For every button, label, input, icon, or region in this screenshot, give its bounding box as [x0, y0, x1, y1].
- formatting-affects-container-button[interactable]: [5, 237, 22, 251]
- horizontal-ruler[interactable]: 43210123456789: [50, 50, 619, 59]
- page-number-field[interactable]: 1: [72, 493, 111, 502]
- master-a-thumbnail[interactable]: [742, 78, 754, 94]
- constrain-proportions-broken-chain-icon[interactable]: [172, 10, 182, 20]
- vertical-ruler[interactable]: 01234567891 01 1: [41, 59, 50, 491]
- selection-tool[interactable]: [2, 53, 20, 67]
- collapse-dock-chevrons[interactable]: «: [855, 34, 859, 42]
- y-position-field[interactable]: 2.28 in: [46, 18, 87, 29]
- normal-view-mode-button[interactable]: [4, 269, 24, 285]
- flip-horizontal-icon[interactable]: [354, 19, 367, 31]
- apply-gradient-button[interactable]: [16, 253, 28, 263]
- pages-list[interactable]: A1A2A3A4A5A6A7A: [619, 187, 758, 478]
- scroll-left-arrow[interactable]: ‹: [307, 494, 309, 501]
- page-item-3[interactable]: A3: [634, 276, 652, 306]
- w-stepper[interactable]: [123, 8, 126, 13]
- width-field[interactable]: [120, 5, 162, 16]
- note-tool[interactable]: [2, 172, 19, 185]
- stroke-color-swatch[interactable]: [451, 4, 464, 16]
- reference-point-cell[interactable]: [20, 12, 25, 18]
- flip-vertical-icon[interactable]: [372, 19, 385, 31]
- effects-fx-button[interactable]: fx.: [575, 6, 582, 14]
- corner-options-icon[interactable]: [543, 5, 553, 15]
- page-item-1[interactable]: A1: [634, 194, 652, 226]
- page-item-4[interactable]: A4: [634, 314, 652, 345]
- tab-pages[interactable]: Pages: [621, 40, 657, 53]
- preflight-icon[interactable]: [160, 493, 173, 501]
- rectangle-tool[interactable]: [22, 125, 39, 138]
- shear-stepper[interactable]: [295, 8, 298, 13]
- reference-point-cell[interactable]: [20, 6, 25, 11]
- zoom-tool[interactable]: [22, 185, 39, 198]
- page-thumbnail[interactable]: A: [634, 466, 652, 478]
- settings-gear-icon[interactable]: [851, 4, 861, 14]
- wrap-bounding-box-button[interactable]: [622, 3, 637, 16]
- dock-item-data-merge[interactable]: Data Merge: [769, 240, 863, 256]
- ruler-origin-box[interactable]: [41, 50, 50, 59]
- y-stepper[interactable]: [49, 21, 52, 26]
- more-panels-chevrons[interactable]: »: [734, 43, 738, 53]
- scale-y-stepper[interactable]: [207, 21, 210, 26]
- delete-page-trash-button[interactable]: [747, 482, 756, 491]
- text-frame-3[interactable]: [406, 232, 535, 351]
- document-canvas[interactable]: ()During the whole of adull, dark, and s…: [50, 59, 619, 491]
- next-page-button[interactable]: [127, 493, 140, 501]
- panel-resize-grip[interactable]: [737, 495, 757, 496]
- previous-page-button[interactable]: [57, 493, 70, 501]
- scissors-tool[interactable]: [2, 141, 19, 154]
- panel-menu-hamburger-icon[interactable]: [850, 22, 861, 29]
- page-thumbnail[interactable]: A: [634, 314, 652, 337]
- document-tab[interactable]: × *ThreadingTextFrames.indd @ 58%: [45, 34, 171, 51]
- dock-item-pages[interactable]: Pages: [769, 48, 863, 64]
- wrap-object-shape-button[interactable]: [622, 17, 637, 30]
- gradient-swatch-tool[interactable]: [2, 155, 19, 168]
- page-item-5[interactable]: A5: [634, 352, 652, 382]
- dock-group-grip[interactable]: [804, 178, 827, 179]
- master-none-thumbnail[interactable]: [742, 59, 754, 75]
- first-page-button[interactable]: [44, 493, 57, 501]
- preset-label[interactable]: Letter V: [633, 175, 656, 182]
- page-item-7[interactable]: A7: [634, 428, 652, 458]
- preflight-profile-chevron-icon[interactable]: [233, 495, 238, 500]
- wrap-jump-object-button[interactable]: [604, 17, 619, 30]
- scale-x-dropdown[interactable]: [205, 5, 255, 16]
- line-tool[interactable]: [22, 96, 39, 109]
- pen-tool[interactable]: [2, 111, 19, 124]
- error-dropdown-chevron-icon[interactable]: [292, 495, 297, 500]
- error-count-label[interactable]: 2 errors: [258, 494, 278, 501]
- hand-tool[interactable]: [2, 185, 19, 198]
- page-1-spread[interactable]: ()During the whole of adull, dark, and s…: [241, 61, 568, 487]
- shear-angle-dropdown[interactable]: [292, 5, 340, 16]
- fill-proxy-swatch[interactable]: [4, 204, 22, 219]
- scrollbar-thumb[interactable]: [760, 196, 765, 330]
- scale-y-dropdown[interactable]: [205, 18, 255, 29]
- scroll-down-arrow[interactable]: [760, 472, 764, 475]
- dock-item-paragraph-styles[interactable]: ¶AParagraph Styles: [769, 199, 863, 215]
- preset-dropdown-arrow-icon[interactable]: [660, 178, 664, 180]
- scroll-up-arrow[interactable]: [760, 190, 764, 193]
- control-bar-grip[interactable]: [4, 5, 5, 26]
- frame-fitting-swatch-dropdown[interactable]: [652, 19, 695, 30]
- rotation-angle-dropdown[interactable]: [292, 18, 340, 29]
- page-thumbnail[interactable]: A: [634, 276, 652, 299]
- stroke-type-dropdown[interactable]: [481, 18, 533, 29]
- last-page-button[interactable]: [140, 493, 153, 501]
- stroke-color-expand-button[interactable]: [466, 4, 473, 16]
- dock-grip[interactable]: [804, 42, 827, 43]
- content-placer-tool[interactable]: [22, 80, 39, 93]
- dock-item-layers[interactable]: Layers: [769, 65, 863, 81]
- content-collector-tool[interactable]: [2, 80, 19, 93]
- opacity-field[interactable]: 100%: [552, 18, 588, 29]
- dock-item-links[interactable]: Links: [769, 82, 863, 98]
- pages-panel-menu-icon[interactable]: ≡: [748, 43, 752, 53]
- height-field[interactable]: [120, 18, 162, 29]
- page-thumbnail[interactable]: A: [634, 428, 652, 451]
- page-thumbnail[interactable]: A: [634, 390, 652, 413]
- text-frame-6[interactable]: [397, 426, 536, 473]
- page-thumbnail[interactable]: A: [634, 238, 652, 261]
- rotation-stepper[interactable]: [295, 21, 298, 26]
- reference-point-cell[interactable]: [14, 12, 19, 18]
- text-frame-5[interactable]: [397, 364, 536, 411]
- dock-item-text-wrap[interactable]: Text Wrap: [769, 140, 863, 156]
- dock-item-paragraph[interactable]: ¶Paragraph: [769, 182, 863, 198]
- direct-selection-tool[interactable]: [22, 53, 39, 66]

━━━━━━

**HOW TO COMPLETE THIS TASK:** Without changing anything, repeat every record above.

**RESULT BELOW:**
For every button, label, input, icon, or region in this screenshot, give its bounding box as [x0, y0, x1, y1].
- formatting-affects-container-button[interactable]: [5, 237, 22, 251]
- horizontal-ruler[interactable]: 43210123456789: [50, 50, 619, 59]
- page-number-field[interactable]: 1: [72, 493, 111, 502]
- master-a-thumbnail[interactable]: [742, 78, 754, 94]
- constrain-proportions-broken-chain-icon[interactable]: [172, 10, 182, 20]
- vertical-ruler[interactable]: 01234567891 01 1: [41, 59, 50, 491]
- selection-tool[interactable]: [2, 53, 20, 67]
- collapse-dock-chevrons[interactable]: «: [855, 34, 859, 42]
- y-position-field[interactable]: 2.28 in: [46, 18, 87, 29]
- normal-view-mode-button[interactable]: [4, 269, 24, 285]
- flip-horizontal-icon[interactable]: [354, 19, 367, 31]
- apply-gradient-button[interactable]: [16, 253, 28, 263]
- pages-list[interactable]: A1A2A3A4A5A6A7A: [619, 187, 758, 478]
- scroll-left-arrow[interactable]: ‹: [307, 494, 309, 501]
- page-item-3[interactable]: A3: [634, 276, 652, 306]
- w-stepper[interactable]: [123, 8, 126, 13]
- width-field[interactable]: [120, 5, 162, 16]
- note-tool[interactable]: [2, 172, 19, 185]
- stroke-color-swatch[interactable]: [451, 4, 464, 16]
- reference-point-cell[interactable]: [20, 12, 25, 18]
- flip-vertical-icon[interactable]: [372, 19, 385, 31]
- effects-fx-button[interactable]: fx.: [575, 6, 582, 14]
- corner-options-icon[interactable]: [543, 5, 553, 15]
- page-item-1[interactable]: A1: [634, 194, 652, 226]
- page-item-4[interactable]: A4: [634, 314, 652, 345]
- tab-pages[interactable]: Pages: [621, 40, 657, 53]
- preflight-icon[interactable]: [160, 493, 173, 501]
- rectangle-tool[interactable]: [22, 125, 39, 138]
- shear-stepper[interactable]: [295, 8, 298, 13]
- reference-point-cell[interactable]: [20, 6, 25, 11]
- zoom-tool[interactable]: [22, 185, 39, 198]
- page-thumbnail[interactable]: A: [634, 466, 652, 478]
- settings-gear-icon[interactable]: [851, 4, 861, 14]
- wrap-bounding-box-button[interactable]: [622, 3, 637, 16]
- dock-item-data-merge[interactable]: Data Merge: [769, 240, 863, 256]
- ruler-origin-box[interactable]: [41, 50, 50, 59]
- y-stepper[interactable]: [49, 21, 52, 26]
- more-panels-chevrons[interactable]: »: [734, 43, 738, 53]
- scale-y-stepper[interactable]: [207, 21, 210, 26]
- delete-page-trash-button[interactable]: [747, 482, 756, 491]
- text-frame-3[interactable]: [406, 232, 535, 351]
- document-canvas[interactable]: ()During the whole of adull, dark, and s…: [50, 59, 619, 491]
- next-page-button[interactable]: [127, 493, 140, 501]
- panel-resize-grip[interactable]: [737, 495, 757, 496]
- previous-page-button[interactable]: [57, 493, 70, 501]
- scissors-tool[interactable]: [2, 141, 19, 154]
- panel-menu-hamburger-icon[interactable]: [850, 22, 861, 29]
- page-thumbnail[interactable]: A: [634, 314, 652, 337]
- document-tab[interactable]: × *ThreadingTextFrames.indd @ 58%: [45, 34, 171, 51]
- dock-item-pages[interactable]: Pages: [769, 48, 863, 64]
- wrap-object-shape-button[interactable]: [622, 17, 637, 30]
- gradient-swatch-tool[interactable]: [2, 155, 19, 168]
- page-item-5[interactable]: A5: [634, 352, 652, 382]
- dock-group-grip[interactable]: [804, 178, 827, 179]
- master-none-thumbnail[interactable]: [742, 59, 754, 75]
- first-page-button[interactable]: [44, 493, 57, 501]
- preset-label[interactable]: Letter V: [633, 175, 656, 182]
- page-item-7[interactable]: A7: [634, 428, 652, 458]
- preflight-profile-chevron-icon[interactable]: [233, 495, 238, 500]
- wrap-jump-object-button[interactable]: [604, 17, 619, 30]
- scale-x-dropdown[interactable]: [205, 5, 255, 16]
- line-tool[interactable]: [22, 96, 39, 109]
- pen-tool[interactable]: [2, 111, 19, 124]
- error-dropdown-chevron-icon[interactable]: [292, 495, 297, 500]
- error-count-label[interactable]: 2 errors: [258, 494, 278, 501]
- hand-tool[interactable]: [2, 185, 19, 198]
- page-1-spread[interactable]: ()During the whole of adull, dark, and s…: [241, 61, 568, 487]
- shear-angle-dropdown[interactable]: [292, 5, 340, 16]
- fill-proxy-swatch[interactable]: [4, 204, 22, 219]
- scrollbar-thumb[interactable]: [760, 196, 765, 330]
- scale-y-dropdown[interactable]: [205, 18, 255, 29]
- scroll-down-arrow[interactable]: [760, 472, 764, 475]
- dock-item-paragraph-styles[interactable]: ¶AParagraph Styles: [769, 199, 863, 215]
- preset-dropdown-arrow-icon[interactable]: [660, 178, 664, 180]
- scroll-up-arrow[interactable]: [760, 190, 764, 193]
- control-bar-grip[interactable]: [4, 5, 5, 26]
- frame-fitting-swatch-dropdown[interactable]: [652, 19, 695, 30]
- rotation-angle-dropdown[interactable]: [292, 18, 340, 29]
- page-thumbnail[interactable]: A: [634, 276, 652, 299]
- stroke-type-dropdown[interactable]: [481, 18, 533, 29]
- last-page-button[interactable]: [140, 493, 153, 501]
- stroke-color-expand-button[interactable]: [466, 4, 473, 16]
- dock-grip[interactable]: [804, 42, 827, 43]
- content-placer-tool[interactable]: [22, 80, 39, 93]
- dock-item-layers[interactable]: Layers: [769, 65, 863, 81]
- content-collector-tool[interactable]: [2, 80, 19, 93]
- opacity-field[interactable]: 100%: [552, 18, 588, 29]
- dock-item-links[interactable]: Links: [769, 82, 863, 98]
- pages-panel-menu-icon[interactable]: ≡: [748, 43, 752, 53]
- height-field[interactable]: [120, 18, 162, 29]
- page-thumbnail[interactable]: A: [634, 428, 652, 451]
- page-thumbnail[interactable]: A: [634, 390, 652, 413]
- text-frame-6[interactable]: [397, 426, 536, 473]
- page-thumbnail[interactable]: A: [634, 238, 652, 261]
- rotation-stepper[interactable]: [295, 21, 298, 26]
- reference-point-cell[interactable]: [14, 12, 19, 18]
- text-frame-5[interactable]: [397, 364, 536, 411]
- dock-item-text-wrap[interactable]: Text Wrap: [769, 140, 863, 156]
- dock-item-paragraph[interactable]: ¶Paragraph: [769, 182, 863, 198]
- direct-selection-tool[interactable]: [22, 53, 39, 66]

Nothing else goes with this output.